Joe Louis versus Jersey Joe Walcott World Heavyweight Championship 05.12.1947
Arnold Raymond Cream took the title Jersey Joe Walcott when he began competing as a boxer. The name comes from Barbados Joe Walcott, Cream’s idol, who held the World Welterweight title 1901-1906. Jersey Joe Joe Walcott was born 31st January 1914 in Pennsauken Township, Camden, New Jersey to a Danish West Indies immigrant father and a Jordanstown, New Jersey resident mother. His father died when he was just 15 and Walcott quit school to provide for his mother and 11 younger brothers and sisters. He worked in a soup kitchen and began training as a boxer, making his professional debut on 9th September 1930 where he knocked out his opponent in round one.
He went into his championship match with Joe Louis with a record of 44-11-2. It looked like a journeyman’s story, but his defeats had been at the hands of world class talent including World Lightweight Champion Joey Maxim and heavyweight contender, Elmer Ray. He avenged both of these matches before fighting Louis. At 33 years he broke the record for being the oldest man to challenge for the title and was given 10-1 odds against him winning. Walcott was a boxer-puncher and also a counter-puncher.
Round 1 – Louis and Walcott began with an exchange of jabs. Louis closed the distance and pushed Walcott back into a corner. Louis was an aggressive boxer-puncher but Walcott was a counter-puncher. As Louis led the flurry so Walcott fired back, landing a right hand that floored the champion. He beat the count but was almost knocked down again as Walcott kept catching him with the same right hand.
Rounds 2-3 – Walcott continued to dominate by scoring points off the back the foot.
Round 4 – Again, Louis was caught by Walcott that sent him down. He beat the count but lost the round again.
Rounds 5-6 – Walcott dominated again in the fifth but Louis came back harder in the sixth.
Round 7 – Louis seemed to walk into Walcott’s counters again.

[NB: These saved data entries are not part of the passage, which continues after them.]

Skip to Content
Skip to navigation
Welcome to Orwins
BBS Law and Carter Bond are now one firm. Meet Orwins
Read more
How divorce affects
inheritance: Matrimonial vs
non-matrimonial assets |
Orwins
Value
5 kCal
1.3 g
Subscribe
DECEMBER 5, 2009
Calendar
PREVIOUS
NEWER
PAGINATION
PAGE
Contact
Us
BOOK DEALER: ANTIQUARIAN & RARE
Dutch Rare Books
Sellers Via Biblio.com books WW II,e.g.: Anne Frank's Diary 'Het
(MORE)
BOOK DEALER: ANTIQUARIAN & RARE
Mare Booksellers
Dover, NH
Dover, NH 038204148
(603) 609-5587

His aggressive style seemed to be matched by Walcott’s defensive skills.
Round 8 – Walcott dominated again as Louis seemed bewildered by the challenger’s style.

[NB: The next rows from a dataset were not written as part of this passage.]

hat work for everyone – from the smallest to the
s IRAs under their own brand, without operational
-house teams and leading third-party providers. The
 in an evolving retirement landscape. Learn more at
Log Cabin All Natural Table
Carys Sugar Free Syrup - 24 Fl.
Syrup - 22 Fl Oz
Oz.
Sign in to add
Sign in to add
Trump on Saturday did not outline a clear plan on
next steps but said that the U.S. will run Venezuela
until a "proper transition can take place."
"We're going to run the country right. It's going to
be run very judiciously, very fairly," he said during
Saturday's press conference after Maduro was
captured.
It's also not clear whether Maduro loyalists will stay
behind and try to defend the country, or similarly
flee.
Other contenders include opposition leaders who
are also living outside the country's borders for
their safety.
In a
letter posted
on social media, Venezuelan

Round 9 – An even exchange this time with Louis getting caught as usual by Walcott’s rights, but he gave as much as he got.
Round 10 – This wasn’t enough footage available to show anything in this round.
Rounds 11 and 12 – Walcott continued the similar story totally dominating the fight. Louis looked like he was in the same trouble he experienced during his first encounters with the slugger Schmelling and the out-boxer Conn.
After this round Walcott was told by his corner that he was miles ahead on points and he made the decision to not get drawn in as Conn had done during his first match with Louis.
- Walcott narrowly missed a big right from Louis who now must have been looking for a knockout. He won this round due to his opponent wisely deciding to play for time.
- Despite Walcott trying to avoid getting knocked out and also the temptation to go for the knockout he did get pulled into an aggressive exchange with Walcott.
- Walcott turned into total out-boxer this time, doing his best to avoid getting knocked down by Louis. He succeeded, believing that he was the new world champion. However, in one of the most bizarre and unfair decisions in the history of the title this was not to be.
Louis was so disgusted by his own performance that he attempted to leave the ring before the score was read out. However, his corner and ring officials stopped him. The referee, Ruby Goldstein, scored the match in favour of Walcott whereas the two ringside judges gave it to Louis. Louis didn’t even hold up his hands in triumph. Instead he walked over to Walcott to shake his hand and say sorry. When asked about Goldstein’s score, Louis said “I know Ruby. He calls ‘em how he sees ‘em.” Louis immediately granted Walcott a rematch six months later.